|Lessons Learned||Way Forward|
|1. The 2007 National Health Policy's 'one size fits all' approach met aggregate planning targets but resulted in significant gaps and inefficiencies throughout the system.||
• Fully implement the legal and administrative framework necessary for decentralization of the health sector;|
• Emphasize a Primary Health and Social Welfare Care approach that encompasses decentralization, community empowerment, and inclusive partnership; and
• Base resource allocation criteria on the services to be provided and the size, density, and geographic location of the catchment population.
|2. The innovative Health Sector Pool Fund proved to be an effective financing mechanism to recruit and align health actors with the 2007 National Health Policy.||
• Establish a National Health and Social Welfare Financing Policy to build on the Health Sector Pool Fund experience; and|
• Progressively increase government contribution to the health and social welfare sector, towards its Abuja commitment of 15% of total government expenditures.
|3. A substantial rural health delivery gap remains, but it could be bridged with a robust cadre of community health workers integrated into the primary health care system.||
• Revise the National Strategy and Policy for Community Health to improve integration of Community Health Workers (CHWs) into all levels of the health system; and|
• Strongly consider paying CHWs, given the critical role they will be asked to play and the well-documented challenges of volunteerism.
|4. Effective strategies for HIV/AIDS care in other settings should be validated in Liberia and adapted for use in other chronic diseases.||
• Apply lessons learned from HIV/AIDS care to other chronic disease care (e.g., task-shifting, community-based care, reducing or eliminating out-of-pocket costs to patients); and|
• Test innovative methods to improve long-term retention in care (e.g., linking clinical and social services, adapting CHW home-based care to mental health disorders).
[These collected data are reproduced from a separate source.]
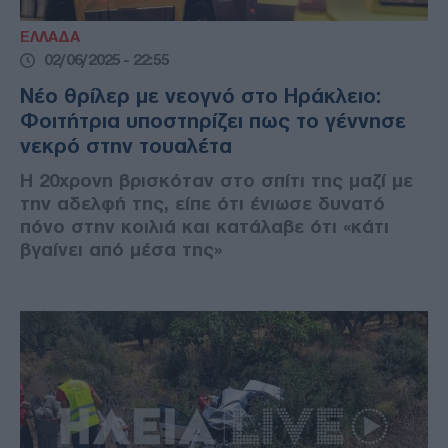
ΕΛΛΑΔΑ
02/06/2025 - 22:55
Νέο θρίλερ με νεογνό στο Ηράκλειο:
Φοιτήτρια υποστηρίζει πως το γέννησε
νεκρό στην τουαλέτα
Η 20χρονη βρισκόταν στο σπίτι της μαζί με
την αδελφή της, είπε ότι ένιωσε δυνατό
πόνο στην κοιλιά και κατάλαβε ότι «κάτι
βγαίνει από μέσα της»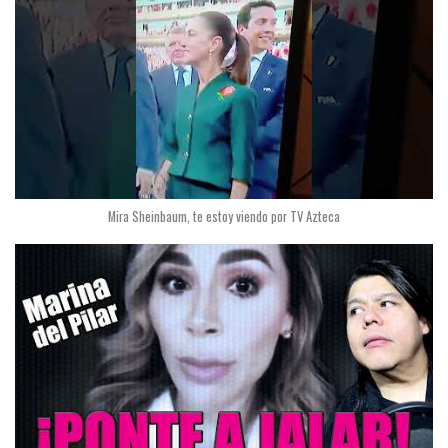
Mira Sheinbaum, te estoy viendo por TV Azteca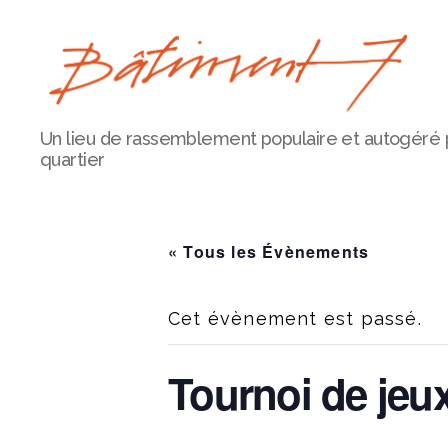
Bâtiment
Un lieu de rassemblement populaire et autogéré 
7
quartier
« Tous les Évènements
Cet évènement est passé.
Tournoi de jeu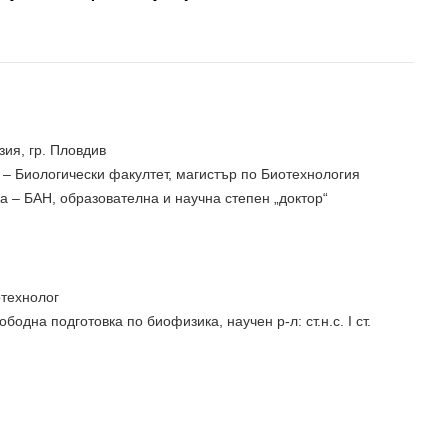
зия, гр. Пловдив
и“ – Биологически факултет, магистър по Биотехнология
ка – БАН, образователна и научна степен „доктор“
отехнолог
ободна подготовка по биофизика, научен р-л: ст.н.с. І ст.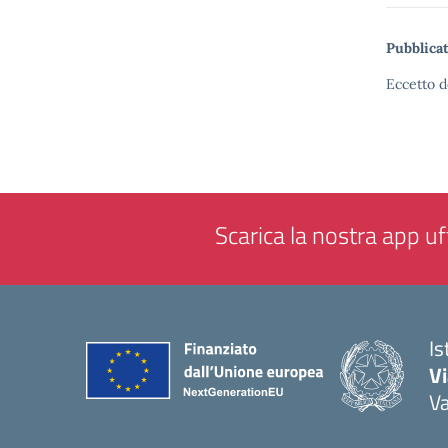
Pubblicat
Eccetto d
Scarica la nostra app uff
Is
V
V
— 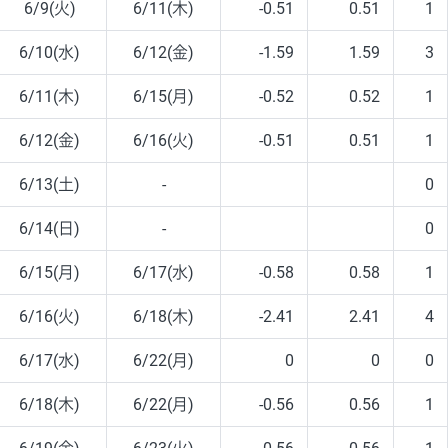
6/9(火)
6/11(木)
-0.51
0.51
1
6/10(水)
6/12(金)
-1.59
1.59
3
6/11(木)
6/15(月)
-0.52
0.52
1
6/12(金)
6/16(火)
-0.51
0.51
1
6/13(土)
-
0
6/14(日)
-
0
6/15(月)
6/17(水)
-0.58
0.58
1
6/16(火)
6/18(木)
-2.41
2.41
4
6/17(水)
6/22(月)
0
0
0
6/18(木)
6/22(月)
-0.56
0.56
1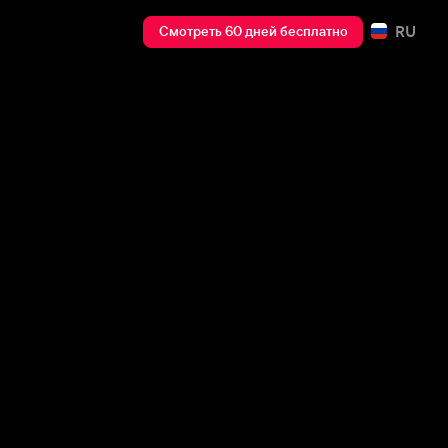
RU
Смотреть 60 дней бесплатно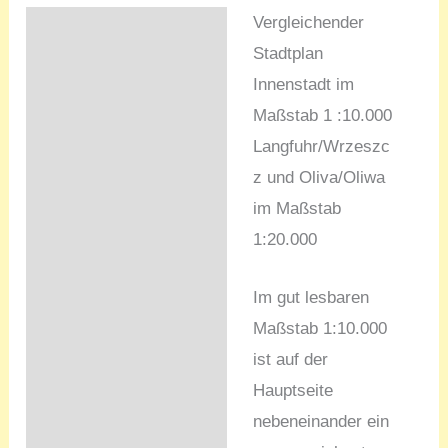
Vergleichender
Beschreibung
Stadtplan
Innenstadt im
Maßstab 1 :10.000
Langfuhr/Wrzeszc
z und Oliva/Oliwa
im Maßstab
1:20.000
Im gut lesbaren
Maßstab 1:10.000
ist auf der
Hauptseite
nebeneinander ein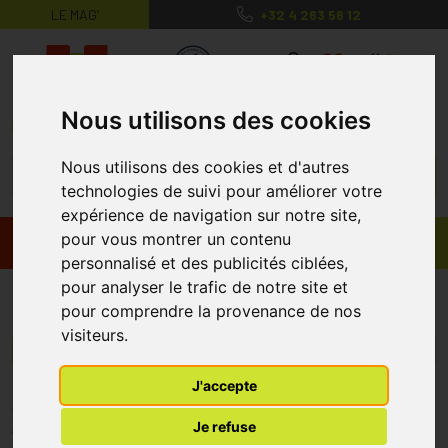
LE MAG’
+32 4 263 56 12
MaPharmacie.be ma santé, mes conse
0
Nous utilisons des cookies
Nous utilisons des cookies et d'autres
technologies de suivi pour améliorer votre
expérience de navigation sur notre site,
pour vous montrer un contenu
Promos
Produits
personnalisé et des publicités ciblées,
pour analyser le trafic de notre site et
Ryeqo
pour comprendre la provenance de nos
visiteurs.
Menu/Filtres
J'accepte
* Prix normalement pratiqué dans notre officine.
Je refuse
** Réduction en ligne appliquée sur le prix pratiqué dans notre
|5. Mental health disorders are extremely prevalent in Liberia and should remain a top chronic disease priority.||
• Continue to prioritize mental health in the 2011 National Health Policy and Plan; and|
• Implement basic mental health services at the health center and community level.
|6. Better information systems and data management are needed at all levels of the health system.||
• Implement a National Health Information System; and|
• Explore and deploy low-cost mobile technologies to improve community-based data collection and care delivery.